PROBLEM DETAILS:
Apart from any images, the entries are to be output exactly.

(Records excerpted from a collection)
• • •
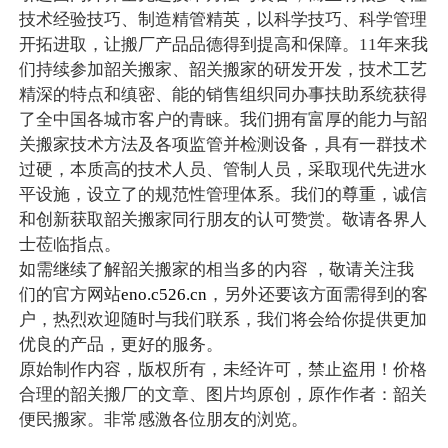
技术经验技巧、制造精管精英，以科学技巧、科学管理
开拓进取，让搬厂产品品德得到提高和保障。11年来我
们持续参加韶关搬家、韶关搬家的研发开发，技术工艺
精深的特点和缜密、能的销售组织同办事扶助系统获得
了全中国各城市客户的青睐。我们拥有富厚的能力与韶
关搬家技术方法及各项监管并检测设备，具有一群技术
过硬，本质高的技术人员、管制人员，采取现代先进水
平设施，设立了的规范性管理体系。我们的尊重，诚信
和创新获取韶关搬家同行朋友的认可赞赏。敬请各界人
士莅临指点。
如需继续了解韶关搬家的相当多的内容 ，敬请关注我
们的官方网站
eno.c526.cn
，另外还要该方面需得到的客
户，热烈欢迎随时与我们联系，我们将会给你提供更加
优良的产品，更好的服务。
原始制作内容，版权所有，未经许可，禁止盗用！价格
合理的韶关搬厂的文章、图片均原创，原作作者：韶关
便民搬家。非常感激各位朋友的浏览。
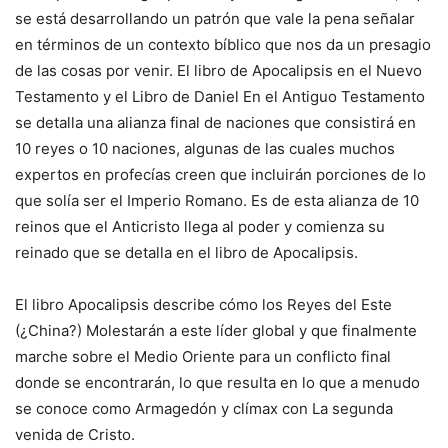
se está desarrollando un patrón que vale la pena señalar
en términos de un contexto bíblico que nos da un presagio
de las cosas por venir. El libro de Apocalipsis en el Nuevo
Testamento y el Libro de Daniel En el Antiguo Testamento
se detalla una alianza final de naciones que consistirá en
10 reyes o 10 naciones, algunas de las cuales muchos
expertos en profecías creen que incluirán porciones de lo
que solía ser el Imperio Romano. Es de esta alianza de 10
reinos que el Anticristo llega al poder y comienza su
reinado que se detalla en el libro de Apocalipsis.
El libro Apocalipsis describe cómo los Reyes del Este
(¿China?) Molestarán a este líder global y que finalmente
marche sobre el Medio Oriente para un conflicto final
donde se encontrarán, lo que resulta en lo que a menudo
se conoce como Armagedón y clímax con La segunda
venida de Cristo.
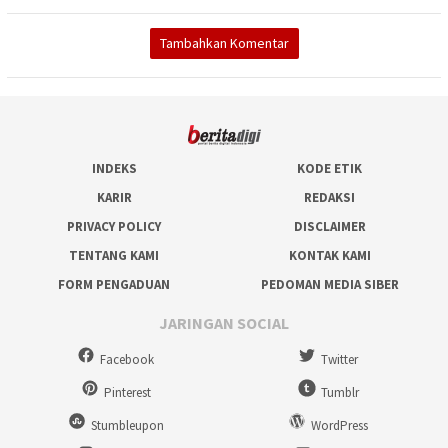
Tambahkan Komentar
INDEKS
KODE ETIK
KARIR
REDAKSI
PRIVACY POLICY
DISCLAIMER
TENTANG KAMI
KONTAK KAMI
FORM PENGADUAN
PEDOMAN MEDIA SIBER
JARINGAN SOCIAL
Facebook
Twitter
Pinterest
Tumblr
Stumbleupon
WordPress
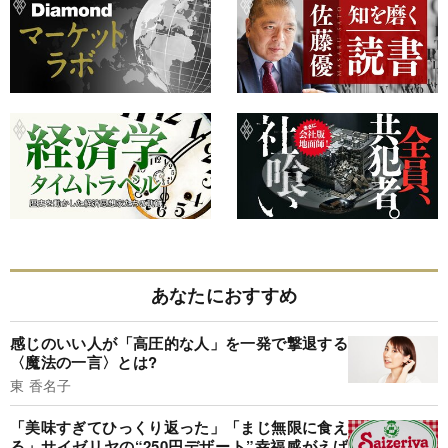
あなたにおすすめ
感じのいい人が「高圧的な人」を一発で撃退する
〈魔法の一言〉とは?
東 香名子
「美味すぎてひっくり返った」「まじ無限に食え
る」サイゼリヤの“250円デザート”幸福感がえげ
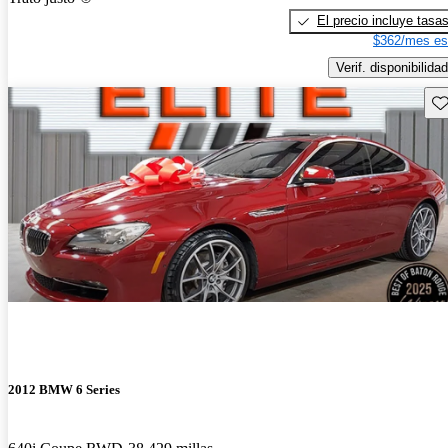
El precio incluye tasa
$362/mes es
Verif. disponibilidad
Gu
2012 BMW 6 Series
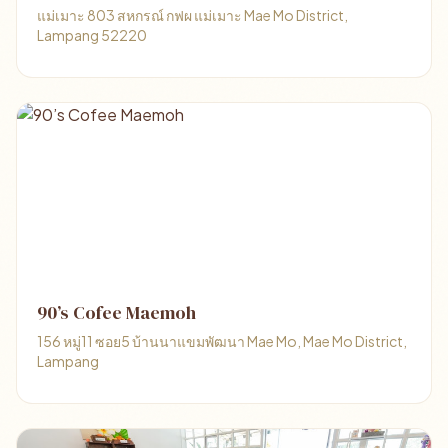
แม่เมาะ 803 สหกรณ์ กฟผ แม่เมาะ Mae Mo District,
Lampang 52220
90’s Cofee Maemoh
156 หมู่11 ซอย5 บ้านนาแขมพัฒนา Mae Mo, Mae Mo District,
Lampang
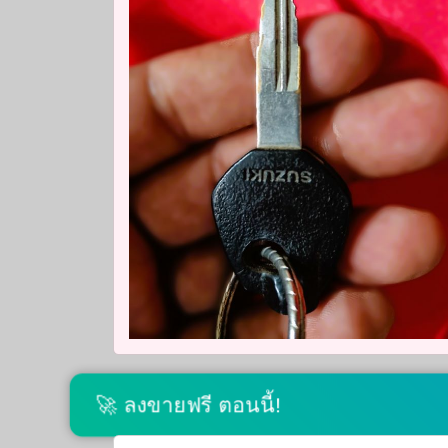
🚀 ลงขายฟรี ตอนนี้!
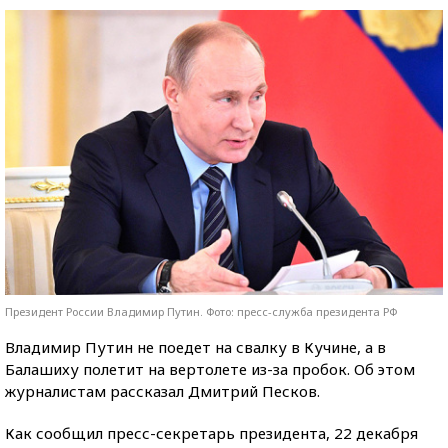
Президент России Владимир Путин. Фото: пресс-служба президента РФ
Владимир Путин не поедет на свалку в Кучине, а в
Балашиху полетит на вертолете из-за пробок. Об этом
журналистам рассказал Дмитрий Песков.
Как сообщил пресс-секретарь президента, 22 декабря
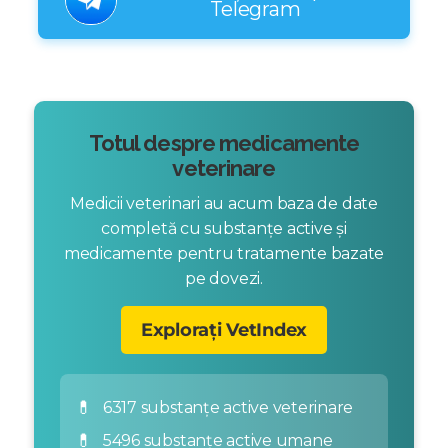
Telegram
Totul despre medicamente
veterinare
Medicii veterinari au acum baza de date
completă cu substanțe active și
medicamente pentru tratamente bazate
pe dovezi.
Explorați VetIndex
💊
6317 substanțe active veterinare
💊
5496 substanțe active umane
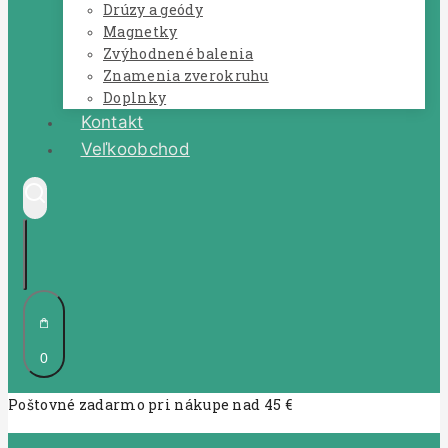
Drúzy a geódy
Magnetky
Zvýhodnené balenia
Znamenia zverokruhu
Doplnky
Kontakt
Veľkoobchod
0
Poštovné zadarmo pri nákupe nad 45 €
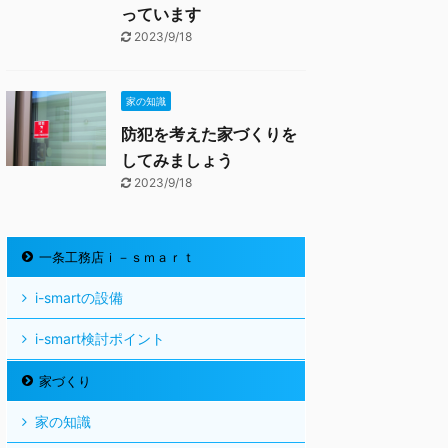
っています
2023/9/18
家の知識
防犯を考えた家づくりを
してみましょう
2023/9/18
一条工務店ｉ－ｓｍａｒｔ
i-smartの設備
i-smart検討ポイント
家づくり
家の知識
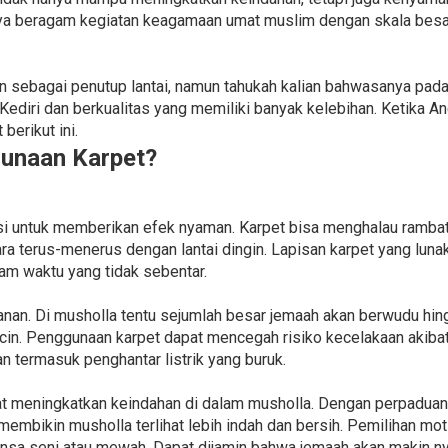
ya beragam kegiatan keagamaan umat muslim dengan skala besar
 sebagai penutup lantai, namun tahukah kalian bahwasanya pada 
Kediri dan berkualitas yang memiliki banyak kelebihan. Ketika A
erikut ini.
unaan Karpet?
si untuk memberikan efek nyaman. Karpet bisa menghalau rambata
ara terus-menerus dengan lantai dingin. Lapisan karpet yang lun
lam waktu yang tidak sebentar.
nan. Di musholla tentu sejumlah besar jemaah akan berwudu hin
in. Penggunaan karpet dapat mencegah risiko kecelakaan akibat te
n termasuk penghantar listrik yang buruk.
pat meningkatkan keindahan di dalam musholla. Dengan perpaduan 
 membikin musholla terlihat lebih indah dan bersih. Pemilihan mo
ansa seni atau mewah. Dapat dijamin bahwa jemaah akan makin n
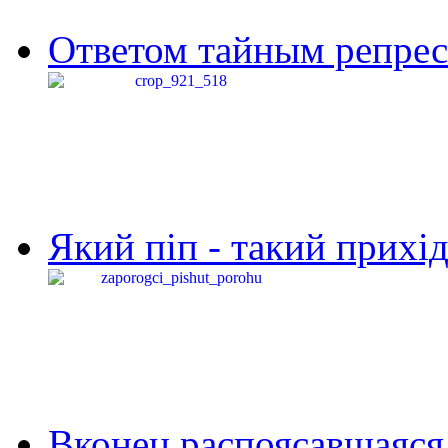
Ответом тайным репресс
Який піп - такий прихід,
Вконец распоясавшаяся 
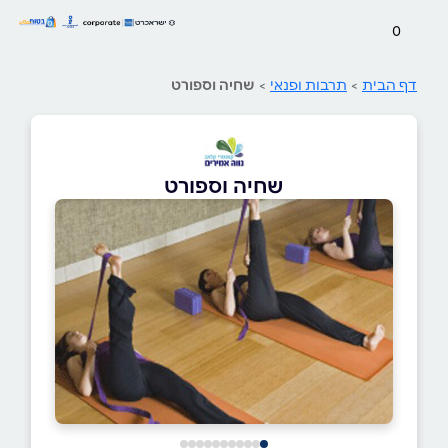
0
דף הבית
>
תרבות ופנאי
>
שחיה וספורט
שחיה וספורט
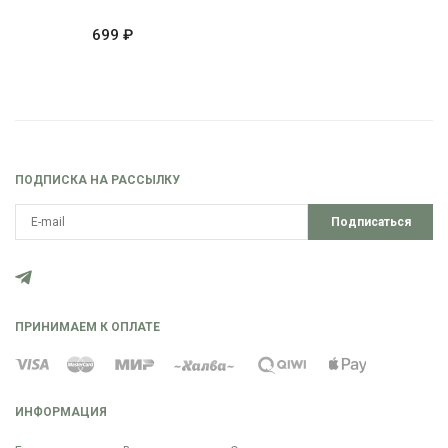
699 ₽
ПОДПИСКА НА РАССЫЛКУ
Подписаться
ПРИНИМАЕМ К ОПЛАТЕ
ИНФОРМАЦИЯ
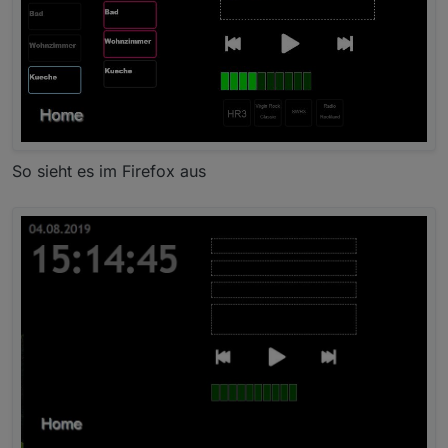
So sieht es im Firefox aus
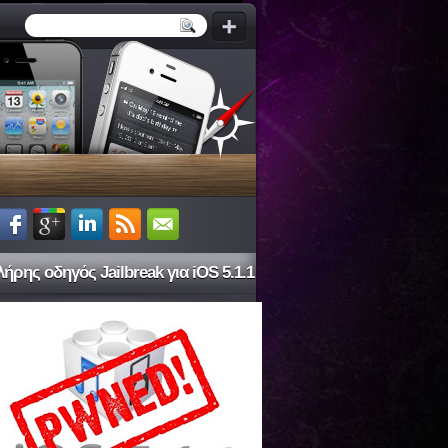
ήρης οδηγός Jailbreak για iOS 5.1.1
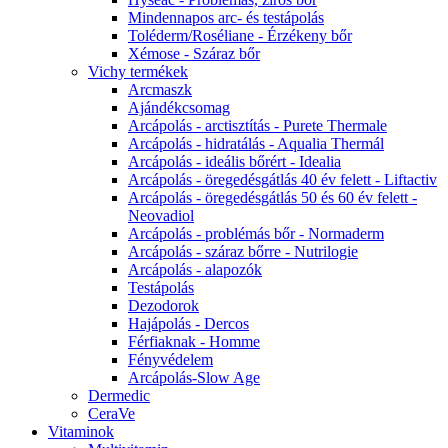
Mindennapos arc- és testápolás
Toléderm/Roséliane - Érzékeny bőr
Xémose - Száraz bőr
Vichy termékek
Arcmaszk
Ajándékcsomag
Arcápolás - arctisztítás - Purete Thermale
Arcápolás - hidratálás - Aqualia Thermál
Arcápolás - ideális bőrért - Idealia
Arcápolás - öregedésgátlás 40 év felett - Liftactiv
Arcápolás - öregedésgátlás 50 és 60 év felett -
Neovadiol
Arcápolás - problémás bőr - Normaderm
Arcápolás - száraz bőrre - Nutrilogie
Arcápolás - alapozók
Testápolás
Dezodorok
Hajápolás - Dercos
Férfiaknak - Homme
Fényvédelem
Arcápolás-Slow Age
Dermedic
CeraVe
Vitaminok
• • •
SOLVED PROBLEM:
技术经验技巧、制造精管精英，以科学技巧、科学管理
开拓进取，让搬厂产品品德得到提高和保障。11年来我
们持续参加韶关搬家、韶关搬家的研发开发，技术工艺
精深的特点和缜密、能的销售组织同办事扶助系统获得
了全中国各城市客户的青睐。我们拥有富厚的能力与韶
关搬家技术方法及各项监管并检测设备，具有一群技术
过硬，本质高的技术人员、管制人员，采取现代先进水
平设施，设立了的规范性管理体系。我们的尊重，诚信
和创新获取韶关搬家同行朋友的认可赞赏。敬请各界人
士莅临指点。
如需继续了解韶关搬家的相当多的内容 ，敬请关注我
们的官方网站
eno.c526.cn
，另外还要该方面需得到的客
户，热烈欢迎随时与我们联系，我们将会给你提供更加
优良的产品，更好的服务。
原始制作内容，版权所有，未经许可，禁止盗用！价格
合理的韶关搬厂的文章、图片均原创，原作作者：韶关
便民搬家。非常感激各位朋友的浏览。
se está desarrollando un patrón que vale la pena señalar
en términos de un contexto bíblico que nos da un presagio
de las cosas por venir. El libro de Apocalipsis en el Nuevo
Testamento y el Libro de Daniel En el Antiguo Testamento
se detalla una alianza final de naciones que consistirá en
10 reyes o 10 naciones, algunas de las cuales muchos
expertos en profecías creen que incluirán porciones de lo
que solía ser el Imperio Romano. Es de esta alianza de 10
reinos que el Anticristo llega al poder y comienza su
reinado que se detalla en el libro de Apocalipsis.
El libro Apocalipsis describe cómo los Reyes del Este
(¿China?) Molestarán a este líder global y que finalmente
marche sobre el Medio Oriente para un conflicto final
donde se encontrarán, lo que resulta en lo que a menudo
se conoce como Armagedón y clímax con La segunda
venida de Cristo.
Tambahkan Komentar
INDEKS
KODE ETIK
KARIR
REDAKSI
PRIVACY POLICY
DISCLAIMER
TENTANG KAMI
KONTAK KAMI
FORM PENGADUAN
PEDOMAN MEDIA SIBER
JARINGAN SOCIAL
Facebook
Twitter
Pinterest
Tumblr
Stumbleupon
WordPress
あなたにおすすめ
感じのいい人が「高圧的な人」を一発で撃退する
〈魔法の一言〉とは?
東 香名子
「美味すぎてひっくり返った」「まじ無限に食え
る」サイゼリヤの“250円デザート”幸福感がえげ
El precio incluye tasa
$362/mes es
Verif. disponibilidad
Gu
2012 BMW 6 Series
แม่เมาะ 803 สหกรณ์ กฟผ แม่เมาะ Mae Mo District,
Lampang 52220
90’s Cofee Maemoh
156 หมู่11 ซอย5 บ้านนาแขมพัฒนา Mae Mo, Mae Mo District,
Lampang
🚀 ลงขายฟรี ตอนนี้!
Президент России Владимир Путин. Фото: пресс-служба президента РФ
Владимир Путин не поедет на свалку в Кучине, а в
Балашиху полетит на вертолете из-за пробок. Об этом
журналистам рассказал Дмитрий Песков.
Как сообщил пресс-секретарь президента, 22 декабря
Telegram
Totul despre medicamente
veterinare
Medicii veterinari au acum baza de date
completă cu substanțe active și
medicamente pentru tratamente bazate
pe dovezi.
Explorați VetIndex
💊
6317 substanțe active veterinare
💊
5496 substanțe active umane
Drúzy a geódy
Magnetky
Zvýhodnené balenia
Znamenia zverokruhu
Doplnky
Kontakt
Veľkoobchod
0
Poštovné zadarmo pri nákupe nad 45 €
っています
2023/9/18
家の知識
防犯を考えた家づくりを
してみましょう
2023/9/18
一条工務店ｉ－ｓｍａｒｔ
i-smartの設備
i-smart検討ポイント
家づくり
家の知識
ya beragam kegiatan keagamaan umat muslim dengan skala besar
 sebagai penutup lantai, namun tahukah kalian bahwasanya pada 
Kediri dan berkualitas yang memiliki banyak kelebihan. Ketika A
erikut ini.
unaan Karpet?
si untuk memberikan efek nyaman. Karpet bisa menghalau rambata
ara terus-menerus dengan lantai dingin. Lapisan karpet yang lun
lam waktu yang tidak sebentar.
nan. Di musholla tentu sejumlah besar jemaah akan berwudu hin
in. Penggunaan karpet dapat mencegah risiko kecelakaan akibat te
n termasuk penghantar listrik yang buruk.
pat meningkatkan keindahan di dalam musholla. Dengan perpaduan 
 membikin musholla terlihat lebih indah dan bersih. Pemilihan mo
ansa seni atau mewah. Dapat dijamin bahwa jemaah akan makin n
Ответом тайным репресс
Який піп - такий прихід,
Вконец распоясавшаяся 
0
דף הבית
>
תרבות ופנאי
>
שחיה וספורט
שחיה וספורט
699 ₽
ПОДПИСКА НА РАССЫЛКУ
Подписаться
ПРИНИМАЕМ К ОПЛАТЕ
ИНФОРМАЦИЯ
So sieht es im Firefox aus
ήρης οδηγός Jailbreak για iOS 5.1.1
Mindennapos arc- és testápolás
Toléderm/Roséliane - Érzékeny bőr
Xémose - Száraz bőr
Vichy termékek
Arcmaszk
Ajándékcsomag
Arcápolás - arctisztítás - Purete Thermale
Arcápolás - hidratálás - Aqualia Thermál
Arcápolás - ideális bőrért - Idealia
Arcápolás - öregedésgátlás 40 év felett - Liftactiv
Arcápolás - öregedésgátlás 50 és 60 év felett -
Neovadiol
Arcápolás - problémás bőr - Normaderm
Arcápolás - száraz bőrre - Nutrilogie
Arcápolás - alapozók
Testápolás
Dezodorok
Hajápolás - Dercos
Férfiaknak - Homme
Fényvédelem
Arcápolás-Slow Age
Dermedic
CeraVe
Vitaminok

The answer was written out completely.